One elected official who openly backs Question 3: Rosenberg, who contends that the law would provide access to more healthcare options. (Rosenberg has recently undergone treatment for skin cancer, although he’s said that his personal experience has not influenced his position on the issue.)
With medical marijuana already legal in 17 other states and D.C., it makes sense for Massachusetts to follow, Rosenberg told the Advocate. “We’ve learned a lot from the mistakes of the early states. We’re not repeating those mistakes,” he said.
Which is not to say that Rosenberg considers the ballot question perfect. He preferred the bill he co-sponsored to the ballot measure; the latter, he said, is too broad on the question of which patients and medical conditions qualify, which could lead to abuse. Rosenberg would like to see the law include a clearly defined list of qualifying conditions, with the possibility of adding other conditions “through a reasonable public process using the best science.” If the law passes, the Legislature could rewrite portions of it, “although that can be controversial,” Rosenberg noted.
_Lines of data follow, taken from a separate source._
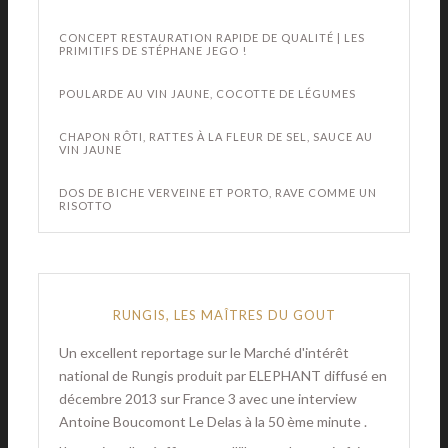
CONCEPT RESTAURATION RAPIDE DE QUALITÉ | LES
PRIMITIFS DE STÉPHANE JEGO !
POULARDE AU VIN JAUNE, COCOTTE DE LÉGUMES
CHAPON RÔTI, RATTES À LA FLEUR DE SEL, SAUCE AU
VIN JAUNE
DOS DE BICHE VERVEINE ET PORTO, RAVE COMME UN
RISOTTO
RUNGIS, LES MAÎTRES DU GOUT
Un excellent reportage sur le Marché d'intérêt
national de Rungis produit par ELEPHANT diffusé en
décembre 2013 sur France 3 avec une interview
Antoine Boucomont Le Delas à la 50 ème minute .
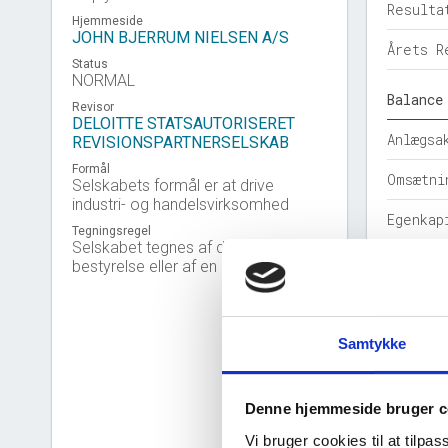
Resulta
Hjemmeside
JOHN BJERRUM NIELSEN A/S
Årets R
Status
NORMAL
Balance
Revisor
DELOITTE STATSAUTORISERET
Anlægsa
REVISIONSPARTNERSELSKAB
Formål
Omsætni
Selskabets formål er at drive
industri- og handelsvirksomhed
Egenkap
Tegningsregel
Selskabet tegnes af den samlede
Hensatt
bestyrelse eller af en direktør.
Gældsfo
Årets b
Samtykke
Nøgleta
Denne hjemmeside bruger c
Solidit
Vi bruger cookies til at tilpas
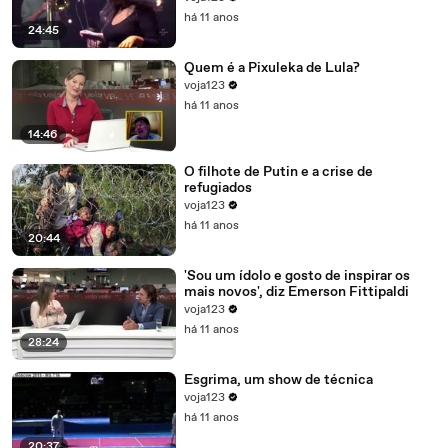
há 11 anos
24:45
Quem é a Pixuleka de Lula?
voja123
há 11 anos
14:46
O filhote de Putin e a crise de
refugiados
voja123
há 11 anos
20:44
'Sou um ídolo e gosto de inspirar os
mais novos', diz Emerson Fittipaldi
voja123
há 11 anos
28:24
Esgrima, um show de técnica
voja123
há 11 anos
20:37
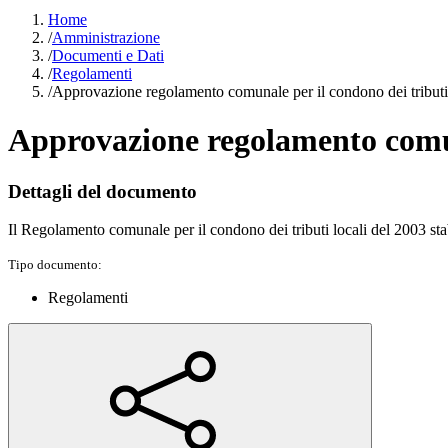
Home
/
Amministrazione
/
Documenti e Dati
/
Regolamenti
/
Approvazione regolamento comunale per il condono dei tributi
Approvazione regolamento comuna
Dettagli del documento
Il Regolamento comunale per il condono dei tributi locali del 2003 stabil
Tipo documento:
Regolamenti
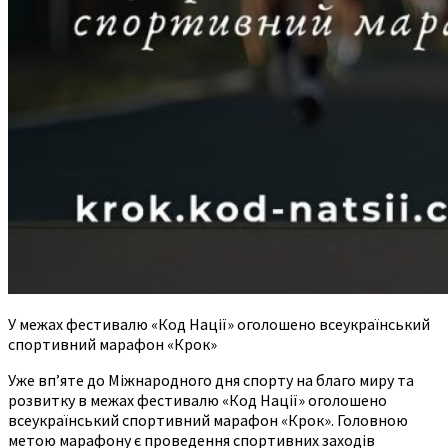
У межах фестивалю «Код Нації» оголошено всеукраїнський
спортивний марафон «Крок»
Уже вп’яте до Міжнародного дня спорту на благо миру та
розвитку в межах фестивалю «Код Нації» оголошено
всеукраїнський спортивний марафон «Крок». Головною
метою марафону є проведення спортивних заходів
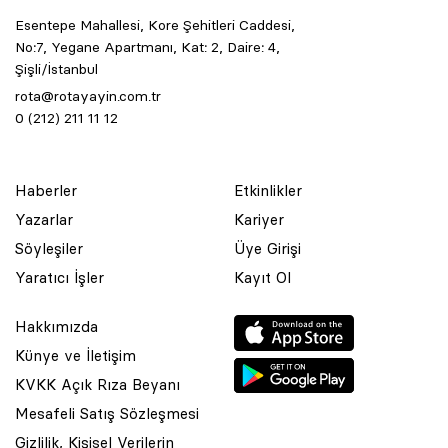
Esentepe Mahallesi, Kore Şehitleri Caddesi,
No:7, Yegane Apartmanı, Kat: 2, Daire: 4,
Şişli/İstanbul
rota@rotayayin.com.tr
0 (212) 211 11 12
Haberler
Etkinlikler
Yazarlar
Kariyer
Söyleşiler
Üye Girişi
Yaratıcı İşler
Kayıt Ol
Hakkımızda
Künye ve İletişim
KVKK Açık Rıza Beyanı
Mesafeli Satış Sözleşmesi
Gizlilik, Kişisel Verilerin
His misgivings about portions of the ballot question aside, Rosenberg believes its time has come. “Given that the Legislature is reluctant to act on the bill, I don’t want it to languish session after session after session. … I’d be very happy now to have it become law through the ballot question,” he said.
“Drugs are a third-rail issue in the Legislature,” Rosenberg added. “My personal opinion is, it’s an irrational fear on the part of legislators. But it’s a fear nonetheless.”
To Lorraine Kerz, arguments over legalizing marijuana and other broad drug policy issues distract from the purpose of Question 3. “I’m not involved in any of those politics. But I have to stand by what I saw with my son,” she said. “I saw a young man who was quickly losing his life. … This is something that helped him, and helped him tremendously.”